Long-term evolution is surprisingly predictable in lattice proteins

It has long been debated whether natural selection acts primarily upon individual organisms, or whether it also commonly acts upon higher-level entities such as lineages. Two arguments against the effectiveness of long-term selection on lineages have been (i) that long-term evolutionary outcomes will not be sufficiently predictable to support a meaningful long-term fitness and (ii) that short-term selection on organisms will almost always overpower long-term selection. Here, we use a computational model of protein folding and binding called ‘lattice proteins’. We quantify the long-term evolutionary success of lineages with two metrics called the k-fitness and k-survivability.
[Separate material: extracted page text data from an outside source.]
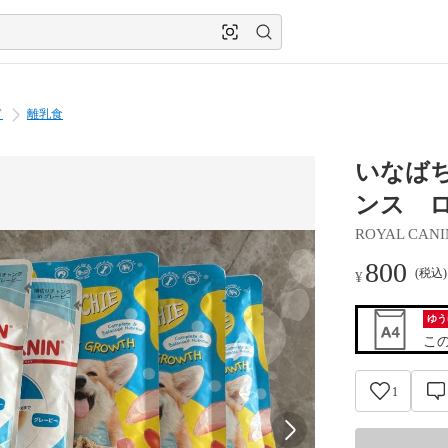
ド
離乳食
いなば
ンス 
ROYAL CANI
800
(税込
¥
ゆう
こ
1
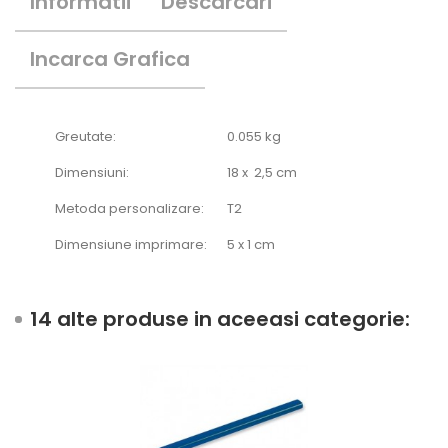
Informatii
Descarcari
Incarca Grafica
Greutate:
0.055 kg
Dimensiuni:
18 x 2,5 cm
Metoda personalizare:
T2
Dimensiune imprimare:
5 x 1 cm
14 alte produse in aceeasi categorie:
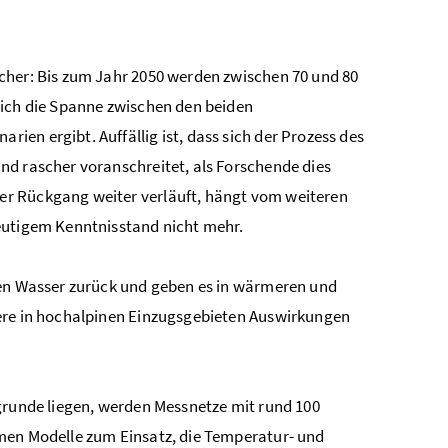
cher: Bis zum Jahr 2050 werden zwischen 70 und 80
sich die Spanne zwischen den beiden
en ergibt. Auffällig ist, dass sich der Prozess des
nd rascher voranschreitet, als Forschende dies
er Rückgang weiter verläuft, hängt vom weiteren
heutigem Kenntnisstand nicht mehr.
ten Wasser zurück und geben es in wärmeren und
dere in hochalpinen Einzugsgebieten Auswirkungen
grunde liegen, werden Messnetze mit rund 100
men Modelle zum Einsatz, die Temperatur- und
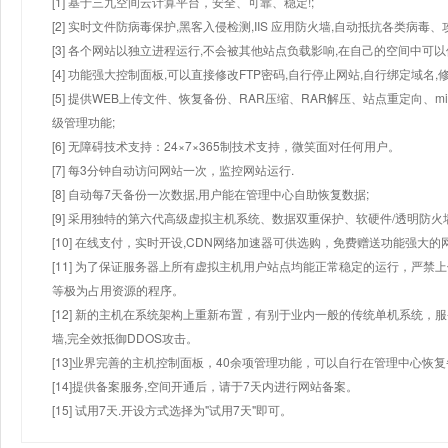
[1] 基于三九空间云计算平台，安全、可靠、稳定!;
[2] 实时文件防病毒保护,黑客入侵检测,IIS 应用防火墙,自动抵抗各类病毒、
[3] 各个网站以独立进程运行,不会被其他站点负载影响,在自己的空间中可以使用
[4] 功能强大控制面板,可以直接修改FTP密码,自行停止网站,自行绑定域名,
[5] 提供WEB上传文件、恢复备份、RAR压缩、RAR解压、站点重定向
级管理功能;
[6] 无障碍技术支持：24×7×365制技术支持，微笑面对任何用户。
[7] 每3分钟自动访问网站一次，监控网站运行.
[8] 自动每7天备份一次数据,用户能在管理中心自助恢复数据;
[9] 采用独特的第六代高级虚拟主机系统、数据双重保护、软硬件/透明防火
[10] 在线支付，实时开设,CDN网络加速器可供选购，免费赠送功能强大
[11] 为了保证服务器上所有虚拟主机用户站点均能正常稳定的运行，严禁上
等极为占用资源的程序。
[12] 新的主机在系统架构上重新布置，有别于业内一般的传统单机系统，
墙,完全效抵御DDOS攻击。
[13]业界完善的主机控制面板，40余项管理功能，可以自行在管理中心恢
[14]提供备案服务,空间开通后，请于7天内进行网站备案。
[15] 试用7天.开设方式选择为"试用7天"即可。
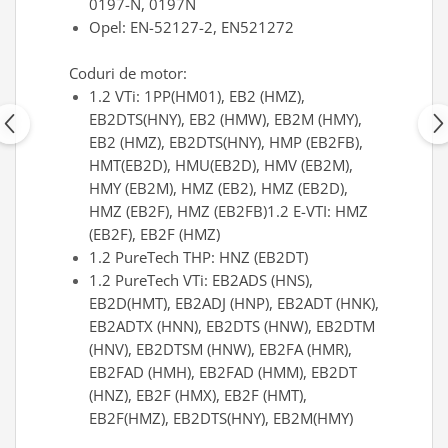
0197-N, 0197N
Scule transmisie
Opel: EN-52127-2, EN521272
Set / trusa chei tubulare
Set burghie si freze
Coduri de motor:
Set chei
1.2 VTi: 1PP(HM01), EB2 (HMZ),
Set prelungitoare
EB2DTS(HNY), EB2 (HMW), EB2M (HMY),
EB2 (HMZ), EB2DTS(HNY), HMP (EB2FB),
Set surubelnite
HMT(EB2D), HMU(EB2D), HMV (EB2M),
Testare cuplu dinamometric de
HMY (EB2M), HMZ (EB2), HMZ (EB2D),
strangere
HMZ (EB2F), HMZ (EB2FB)1.2 E-VTI: HMZ
Trusa / Set tarozi si filiere
(EB2F), EB2F (HMZ)
Trusa imbus hex,torx,ribe,M-uri
1.2 PureTech THP: HNZ (EB2DT)
Tubulare speciale
1.2 PureTech VTi: EB2ADS (HNS),
EB2D(HMT), EB2ADJ (HNP), EB2ADT (HNK),
EB2ADTX (HNN), EB2DTS (HNW), EB2DTM
(HNV), EB2DTSM (HNW), EB2FA (HMR),
EB2FAD (HMH), EB2FAD (HMM), EB2DT
(HNZ), EB2F (HMX), EB2F (HMT),
EB2F(HMZ), EB2DTS(HNY), EB2M(HMY)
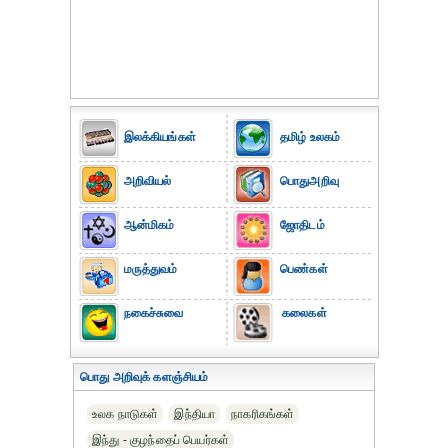
இலக்கியங்கள்
தமிழ் உலகம்
அறிவியல்
பொதுஅறிவு
ஆன்மிகம்
ஜோதிடம்
மருத்துவம்
பெண்கள்
நகைச்சுவை
கலைகள்
பொது அறிவுக் களஞ்சியம்
உலக நாடுகள்
இந்தியா
நாகரிகங்கள்
இந்து - குழந்தைப் பெயர்கள்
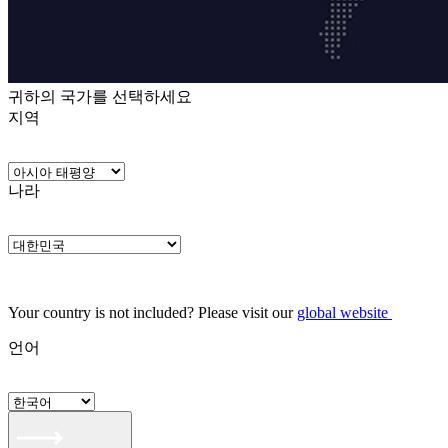
귀하의 국가를 선택하세요
지역
나라
Your country is not included? Please visit our
global website
언어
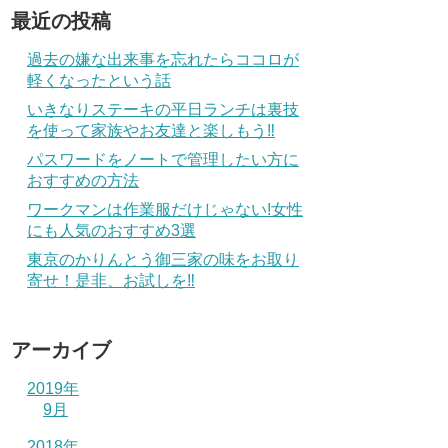
最近の投稿
過去の嫌な出来事を忘れたらココロが
軽くなったという話
いきなりステーキの平日ランチは裏技
を使って家族やお友達と楽しもう‼
パスワードをノートで管理したい方に
おすすめの方法
ワークマンは作業服だけじゃない!女性
にも人気のおすすめ3選
東京のかりんとう御三家の味をお取り
寄せ！是非、お試しを‼
アーカイブ
2019年
9月
2018年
We show that long-term outcomes are surprisingly predictable in this model: only a small fraction of the possible outcomes are ever realized in multiple replicates. Furthermore, the long-term fitness of a lineage depends only partly on its short-term fitness; other factors are also important, including the ‘evolvability’ of a lineage—its capacity to produce adaptive variation. In a system with a distinct short-term and long-term fitness, evolution need not be ‘short-sighted’: lineages may be selected for their long-term properties, sometimes in opposition to short-term selection. Similar evolutionary basins of attraction have been observed in vivo, suggesting that natural biological lineages will also have a predictive long-term fitness.